Delegate parallel I/O to zarrs via extendr
Problem
pizzarr's parallel I/O is a cross-platform mess. get_parallel_settings() dispatches across six closures to accommodate the matrix of future / parallel::cluster / mclapply × progress bar × OS. R6 objects can't serialize across PSOCK workers, so chunk_getitem is split into part1/part2 — an artifact of R's parallelism model, not the problem itself. crul::HttpClient fails inside workers, so HttpStore carries an AsyncVaried workaround plus a fallback that guesses whether HTTP handle errors came from a worker even when the parallel option didn't propagate (#128). And there's no S3 support at all.
Proposed solution
Delegate chunk I/O, codec execution, and store abstraction to the zarrs Rust crate via extendr. zarrs handles parallel chunk fetch and decode through its own rayon thread pool — parallelism becomes invisible to R. The R6 class hierarchy, indexers, slicing logic, and NestedArray stay in R; only the chunk loop and store I/O move to Rust.

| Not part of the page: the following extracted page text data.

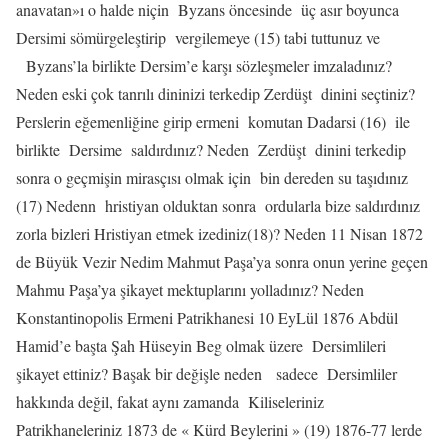
anavatan»ı o halde niçin
Byzans öncesinde
üç asır boyunca
Dersimi sömürgeleştirip
vergilemeye (15) tabi tuttunuz ve
Byzans’la birlikte Dersim’e karşı sözleşmeler imzaladınız?
Neden eski çok tanrılı dininizi terkedip Zerdüşt
dinini seçtiniz?
Perslerin eğemenliğine girip ermeni
komutan Dadarsi (16)
ile
birlikte
Dersime
saldırdınız? Neden
Zerdüşt
dinini terkedip
sonra o geçmişin mirasçısı olmak için
bin dereden su taşıdınız
(17) Nedenn
hristiyan olduktan sonra
ordularla bize saldırdınız
zorla bizleri Hristiyan etmek izediniz(18)? Neden 11 Nisan 1872
de Büyük Vezir Nedim Mahmut Paşa’ya sonra onun yerine geçen
Mahmu Paşa’ya şikayet mektuplarını yolladınız? Neden
Konstantinopolis Ermeni Patrikhanesi 10 EyLül 1876 Abdül
Hamid’e başta Şah Hüseyin Beg olmak üzere
Dersimlileri
şikayet ettiniz? Başak bir değişle neden
sadece
Dersimliler
hakkında değil, fakat aynı zamanda
Kiliseleriniz
Patrikhaneleriniz 1873 de « Kürd Beylerini » (19) 1876-77 lerde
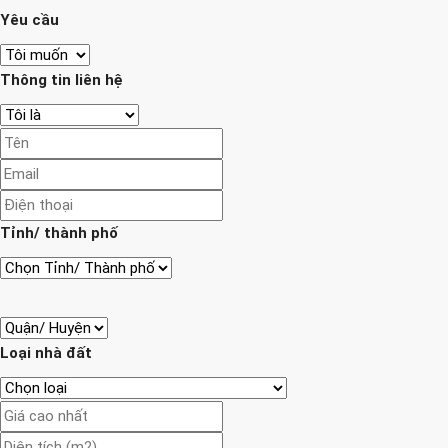
Yêu cầu
Thông tin liên hệ
Tỉnh/ thành phố
Loại nhà đất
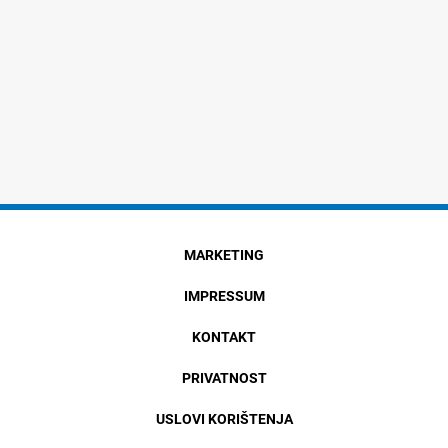
MARKETING
IMPRESSUM
KONTAKT
PRIVATNOST
USLOVI KORIŠTENJA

The R-native single-threaded path (DirectoryStore, MemoryStore, plain HttpStore via lapply) is retained permanently as the dependency-free baseline. zarrs sits beside it as the performance and capability tier. This is not a fallback — it is the deliberate split between the simple path and the fast path.
Build and distribution
zarrs 0.23.x requires Rust edition 2024 / rust-version = "1.91". As of April 2026, CRAN's macOS build machines ship rustc 1.84.1 — too old. Rather than pin an older zarrs, we target the latest stable zarrs and defer the CRAN Rust build until CRAN catches up.
Two tiers:
- CRAN tier — Pure R, no Rust compilation. The CRAN tarball has no
src/ directory. A tools/cran-build.sh script produces the submission tarball by stripping Rust artifacts from a repo copy. The package builds and works identically to v0.1.x — all I/O uses the R-native code path.
- r-universe tier — Full zarrs via pre-built binaries: filesystem, HTTP, S3, GCS, gzip, blosc, zstd, sharding. No Rust toolchain needed for end users. r-universe builds from the full repo against the latest stable rustc.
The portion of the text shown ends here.